Your assignment → Filter the entries and keep only the lines where the string "minutes" appears.

Given entries →
== Segment start ==

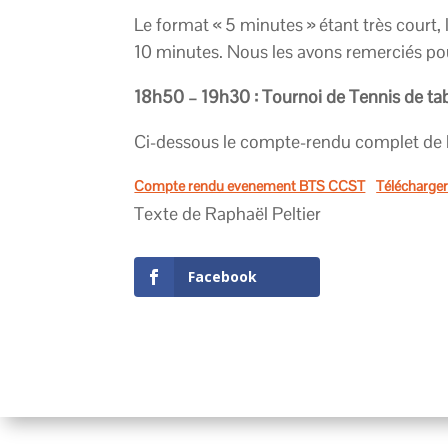
Le format « 5 minutes » étant très court,
10 minutes. Nous les avons remerciés p
18h50 – 19h30 : Tournoi de Tennis de ta
Ci-dessous le compte-rendu complet de la
Compte rendu evenement BTS CCST
Télécharge
Texte de Raphaël Peltier
Facebook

== Segment end ==

Solved exercise →
Le format « 5 minutes » étant très court,
10 minutes. Nous les avons remerciés p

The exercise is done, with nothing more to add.